Il a, dans la foulée, fait savoir qu’au cours de la première journée, ils n’ont pas pu assurer mais au cours de leur deuxième tentative, les choses ont pris le bon chemin.

« Petit à petit, cette confiance en l’Humanité s’installait. Nous nous sommes rendu compte tout au long du trajet que même sans parler, l’on pouvait communiquer autrement, en particulier avec le signe, le regard, le sourire, l’émotion, la danse, la musique et avec l’écoute aussi », a-t-il soutenu.

« Le silence est, en fait, un réel langage au delà des croyances, des différences et des mots. Il peut aussi être une sorte d’autre voix à travers laquelle l’on peut s’exprimer sans avoir à parler ou à communiquer oralement », a-t-il fait constater, mettant en relief l’importance de « juste écouter » les gens.

« Je voyage beaucoup, mais au cours de ce périple extraordinaire, j’ai découvert qu’on parlait trop pour ne rien dire et qu’on écoutait moins », a-t-il estimé, considérant que ce voyage « m’a permis d’apprendre de mieux écouter et d’essayer de tout comprendre ».

« Il suffit d’avoir cette envie de comprendre l’Autre quel que soit le langage ou la manière pour parvenir à communiquer », a-t-il dit, tout en insistant sur l’importance de « bien écouter » et de « prendre son temps pour mieux comprendre l’Autre ».

Evoquant ses futurs projets de films, Nabil Qerjij a précisé qu’il enchaîne, en ce moment, les voyages seul car, a-t-il expliqué, « il est difficile de trouver quelqu’un comme Nans Thomassey qui a le sens de l’aventure et l’esprit du voyage », rappelant avoir passé 8 mois avec une troupe de théâtre avec des roulottes et chevaux, qui effectuait une tournée dans toute l’Europe et proposait des pièces théâtrales et de la musique de rue.

Pour le jeune Qerjij, l’idée de partir de Paris pour regagner le Sahara marocain est un « projet en gestation » qui lui tient fortement à cœur, mais pour l’instant, comme il l’a affirmé, il ne sait pas quand ce rêve sera concrétisé.

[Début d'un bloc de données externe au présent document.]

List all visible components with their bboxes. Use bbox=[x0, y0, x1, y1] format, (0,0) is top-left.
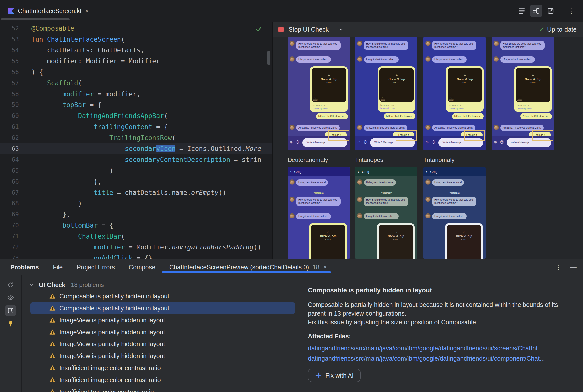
code-line: 58 modifier = modifier, bbox=[0, 88, 272, 100]
code-line: 73 onAddClick = {} bbox=[0, 253, 272, 259]
split-view-button[interactable] bbox=[530, 5, 542, 17]
back-icon[interactable]: ‹ bbox=[290, 170, 291, 174]
problem-count-badge: 18 bbox=[313, 264, 319, 271]
indent-guide bbox=[84, 111, 84, 230]
preview-options-kebab-icon[interactable]: ⋮ bbox=[480, 156, 486, 162]
minimize-icon[interactable]: — bbox=[570, 264, 576, 271]
emoji-icon[interactable]: ☺ bbox=[364, 140, 367, 144]
inspections-status-widget[interactable] bbox=[255, 26, 262, 32]
card-url[interactable]: brew&sip.com bbox=[517, 107, 549, 110]
card-url[interactable]: brew&sip.com bbox=[313, 107, 345, 110]
problem-item[interactable]: Composable is partially hidden in layout bbox=[22, 290, 301, 302]
emoji-icon[interactable]: ☺ bbox=[432, 140, 436, 144]
chat-preview-phone-tritanopes[interactable]: ‹Greg⋮Haha, next time for sure!Yesterday… bbox=[355, 168, 417, 259]
problem-item[interactable]: ImageView is partially hidden in layout bbox=[22, 314, 301, 326]
panel-layout-icon bbox=[7, 307, 14, 314]
stop-ui-check-button[interactable]: Stop UI Check bbox=[287, 26, 330, 33]
problem-item[interactable]: ImageView is partially hidden in layout bbox=[22, 350, 301, 362]
problem-item[interactable]: ImageView is partially hidden in layout bbox=[22, 326, 301, 338]
stop-icon bbox=[278, 27, 283, 32]
tab-compose[interactable]: Compose bbox=[129, 264, 155, 271]
brew-and-sip-image: ☕Brew & SipOHIO☕ bbox=[448, 68, 482, 102]
more-options-button[interactable]: ⋮ bbox=[565, 5, 577, 17]
chat-preview-phone[interactable]: Hey! Should we go to that cafe you menti… bbox=[355, 37, 417, 150]
problems-group-header[interactable]: UI Check 18 problems bbox=[22, 279, 104, 290]
code-line: 65 ) bbox=[0, 165, 272, 176]
code-text: ) bbox=[23, 198, 82, 209]
emoji-icon[interactable]: ☺ bbox=[296, 140, 300, 144]
preview-variant-label: Tritanomaly bbox=[423, 156, 454, 164]
affected-file-link-2[interactable]: datingandfriends/src/main/java/com/ibm/g… bbox=[308, 355, 575, 362]
code-line: 64 secondaryContentDescription = strin bbox=[0, 154, 272, 165]
split-view-icon bbox=[532, 7, 540, 15]
avatar bbox=[289, 124, 295, 130]
chevron-down-icon[interactable] bbox=[338, 27, 344, 32]
brew-and-sip-image: ☕Brew & SipOHIO☕ bbox=[379, 68, 414, 102]
problem-item-label: ImageView is partially hidden in layout bbox=[60, 328, 165, 336]
card-title: brew and sip bbox=[517, 104, 549, 106]
tab-project-errors[interactable]: Project Errors bbox=[77, 264, 115, 271]
editor-tab-chatinterfacescreen[interactable]: ChatInterfaceScreen.kt × bbox=[6, 4, 91, 18]
tab-file[interactable]: File bbox=[53, 264, 63, 271]
add-attachment-icon[interactable]: ⊕ bbox=[494, 140, 497, 144]
line-number: 61 bbox=[0, 122, 23, 132]
problem-item[interactable]: Composable is partially hidden in layout bbox=[22, 302, 301, 314]
card-url[interactable]: brew&sip.com bbox=[380, 107, 413, 110]
code-text: modifier: Modifier = Modifier bbox=[23, 56, 160, 67]
code-text: @Composable bbox=[23, 23, 74, 34]
chat-message-left: Amazing, I'll see you there at 2pm? bbox=[494, 124, 544, 131]
line-number: 63 bbox=[0, 143, 23, 154]
chat-preview-phone-deuteranomaly[interactable]: ‹Greg⋮Haha, next time for sure!Yesterday… bbox=[287, 168, 350, 259]
panel-options-kebab-icon[interactable]: ⋮ bbox=[555, 264, 561, 270]
coffee-cup-icon: ☕ bbox=[516, 73, 550, 77]
emoji-icon[interactable]: ☺ bbox=[500, 140, 504, 144]
tab-close-icon[interactable]: × bbox=[323, 264, 327, 270]
back-icon[interactable]: ‹ bbox=[358, 170, 359, 174]
preview-options-kebab-icon[interactable]: ⋮ bbox=[412, 156, 418, 162]
affected-file-link-1[interactable]: datingandfriends/src/main/java/com/ibm/g… bbox=[308, 345, 575, 352]
tab-chatinterfacescreenpreview[interactable]: ChatInterfaceScreenPreview (sortedChatDe… bbox=[169, 264, 327, 271]
code-text: ) { bbox=[23, 67, 43, 78]
editor-view-mode-buttons: ⋮ bbox=[515, 4, 577, 18]
card-url[interactable]: brew&sip.com bbox=[449, 107, 481, 110]
chat-preview-phone[interactable]: Hey! Should we go to that cafe you menti… bbox=[287, 37, 350, 150]
refresh-button[interactable] bbox=[5, 279, 16, 290]
problem-item[interactable]: Insufficient text color contrast ratio bbox=[22, 386, 301, 392]
problem-item-label: Composable is partially hidden in layout bbox=[60, 293, 169, 300]
design-view-button[interactable] bbox=[544, 5, 557, 17]
toolbar-divider bbox=[334, 25, 334, 34]
problem-item[interactable]: ImageView is partially hidden in layout bbox=[22, 338, 301, 350]
eye-icon bbox=[7, 294, 14, 301]
tab-strip-scrollbar[interactable] bbox=[1, 18, 70, 20]
editor-scrollbar-thumb[interactable] bbox=[267, 51, 270, 65]
problem-item[interactable]: Insufficient image color contrast ratio bbox=[22, 362, 301, 374]
avatar bbox=[357, 40, 363, 46]
tab-problems[interactable]: Problems bbox=[11, 264, 39, 271]
chat-preview-phone-tritanomaly[interactable]: ‹Greg⋮Haha, next time for sure!Yesterday… bbox=[423, 168, 486, 259]
preview-options-kebab-icon[interactable]: ⋮ bbox=[344, 156, 350, 162]
chat-kebab-icon[interactable]: ⋮ bbox=[480, 170, 483, 174]
code-text: secondaryIcon = Icons.Outlined.More bbox=[23, 143, 261, 154]
code-editor[interactable]: 52@Composable53fun ChatInterfaceScreen(5… bbox=[0, 22, 272, 259]
add-attachment-icon[interactable]: ⊕ bbox=[290, 140, 293, 144]
quick-fix-button[interactable] bbox=[5, 318, 16, 329]
chat-preview-phone[interactable]: Hey! Should we go to that cafe you menti… bbox=[423, 37, 486, 150]
avatar bbox=[289, 56, 295, 62]
problems-list: Composable is partially hidden in layout… bbox=[22, 290, 301, 392]
preview-visibility-button[interactable] bbox=[5, 292, 16, 303]
chat-preview-phone[interactable]: Hey! Should we go to that cafe you menti… bbox=[492, 37, 554, 150]
code-view-button[interactable] bbox=[515, 5, 528, 17]
tab-close-icon[interactable]: × bbox=[85, 8, 89, 14]
add-attachment-icon[interactable]: ⊕ bbox=[426, 140, 429, 144]
details-view-button[interactable] bbox=[5, 305, 16, 316]
add-attachment-icon[interactable]: ⊕ bbox=[358, 140, 361, 144]
chat-message-left: Haha, next time for sure! bbox=[289, 179, 328, 186]
problem-item[interactable]: Insufficient image color contrast ratio bbox=[22, 374, 301, 386]
line-number: 65 bbox=[0, 165, 23, 176]
line-number: 70 bbox=[0, 220, 23, 231]
coffee-cup-photo: ☕ bbox=[449, 96, 454, 102]
chat-kebab-icon[interactable]: ⋮ bbox=[344, 170, 347, 174]
fix-with-ai-button[interactable]: Fix with AI bbox=[308, 368, 361, 382]
back-icon[interactable]: ‹ bbox=[426, 170, 427, 174]
chat-kebab-icon[interactable]: ⋮ bbox=[412, 170, 415, 174]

Et de soutenir que ce voyage et cette expérience inédite vécus entre Paris et Die et immortalisés par cette oeuvre cinématographique que « nous voulions partager avec le grand public », représentent aussi « une invitation à rêver, à approfondir la connaissance de soi et à oser la voie du cœur, du regard et de l’écoute ».

D’ailleurs, comme l’a bien souligné le grand philosophe, penseur et poète mystique, Jalal Al-Din Rumi : « Il y a une voix qui n’utilise pas les mots. Ecoute ! », a conclu Nabil Qerjij.